In this regard, Raso et al. reported that AIEC was not detected in patients with UC and control subjects (27) and likewise, other studies found a higher prevalence for fimbriae I, encoded by the gene fimA, in UC patients compared to healthy individuals (28, 29). However, in our study, 56.7% of the patients with UC were positive for AIEC, in particular for those with fimHgen; a rate that was significantly higher than the rates reported by previous studies. Martin et al. indicated that E. coli is more common in patients with IBD in comparison with control people (30). It can be inferred that fimH gene of AIEC may trigger UC disease. But the absence of fimH gene in AIEC isolated from UC patients may indicate the point that other bacterial genera may also involve in this disease.

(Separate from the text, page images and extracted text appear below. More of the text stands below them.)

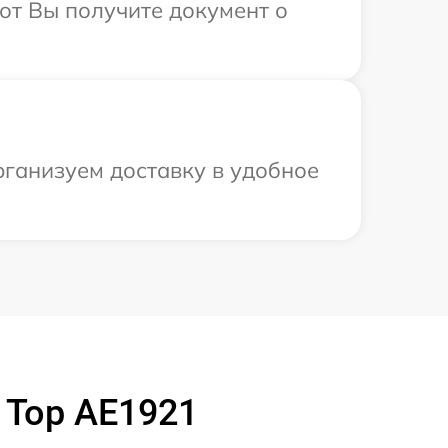
от Вы получите документ о
рганизуем доставку в удобное
 Top AE1921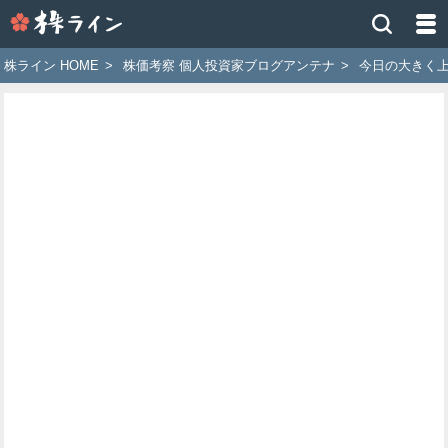
株
ラ
イ
株ライン HOME
>
株価考察 個人投資家ブログアンテナ
>
今日の大きく
ン
［ツ
イ
ッ
タ
ー
で
株
価
予
想
お
す
す
め
銘
柄］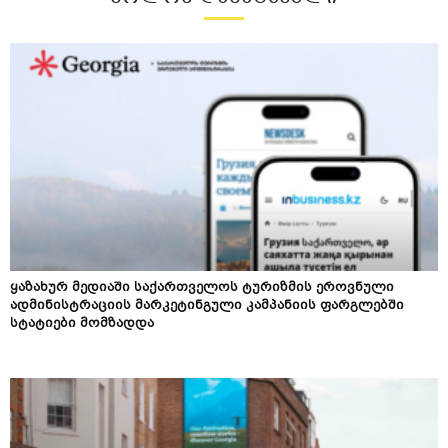
ყაზახურ მედიაში საქართველოს ტურიზმის ეროვნული
ადმინისტრაციის მარკეტინგული კამპანიის ფარგლებში
სტატიები მომზადდა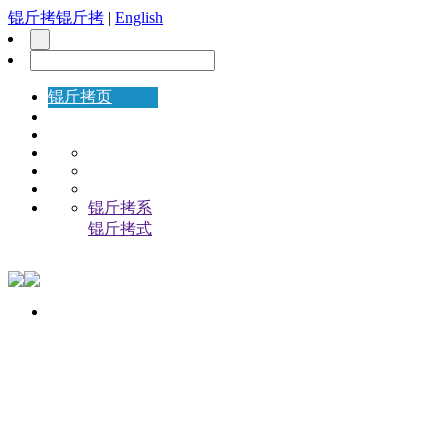
锟斤拷锟斤拷
|
English
锟斤拷页
锟斤拷系
锟斤拷式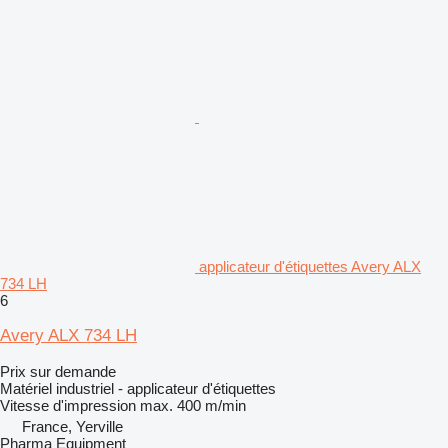
applicateur d'étiquettes Avery ALX
734 LH
6
Avery ALX 734 LH
Prix sur demande
Matériel industriel - applicateur d'étiquettes
Vitesse d'impression max.
400 m/min
France, Yerville
Pharma Equipment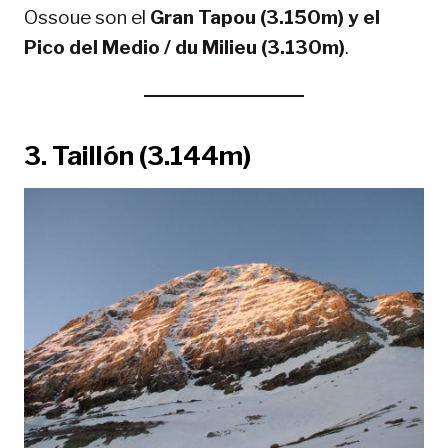
Ossoue son el
Gran Tapou (3.150m) y el
Pico del Medio / du Milieu (3.130m)
.
3.
Taillón (3.144m)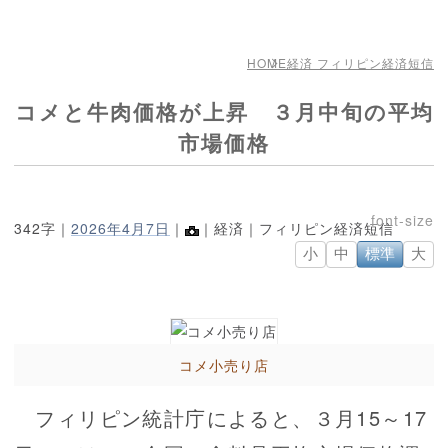
HOME
経済 フィリピン経済短信
コメと牛肉価格が上昇 ３月中旬の平均
市場価格
342字｜
2026年4月7日
｜
｜経済｜フィリピン経済短信
小
中
標準
大
コメ小売り店
フィリピン統計庁によると、３月15～17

In many cases, several studies indicated that invasive E. coli strains are associated with Crohn’s disease (31). Based on previous studies, AIEC strains were identified as true invasive strains involved in the pathogenesis of IBD. The invasive ability of AIEC, acquired by fimH gene, helps its translocation to pass human intestinal barriers and move inside deep tissues (32, 33). In spite of the interesting debate, with the exception of assessing AIEC strains with fimH gene, this gene has been obtained in other strains of E. coli. It can be present in 68% of uropathogenic E. coli (UPEC) strains which are pathogenic in urinary tract (34). The evidence gathered proposes that adhesive and invasive E. coli strains could be involved in ulcerative colitis pathogenesis.
Also, limited data concerning the relation of adherent-invasive E. coli and fimHgen with UC disease in Iran are available. Therefore, we evaluated the presence of fimH gene of AIEC and its relation with UC disease. This study suggests that there is a possible role for this bacterium in pathogenesis of UC disease.
Several factors have been implicated in the progression of inflammatory bowel disease. In the present study, detection of AIEC with fimH gene from UC patients demonstrated that AIEC with fimH may be a predisposing factor in UC patients. This study provides the first clinical investigation about the relationship between AEIC, especially those with fimH gene, with ulcerative colitis disease in Tehran, Iran.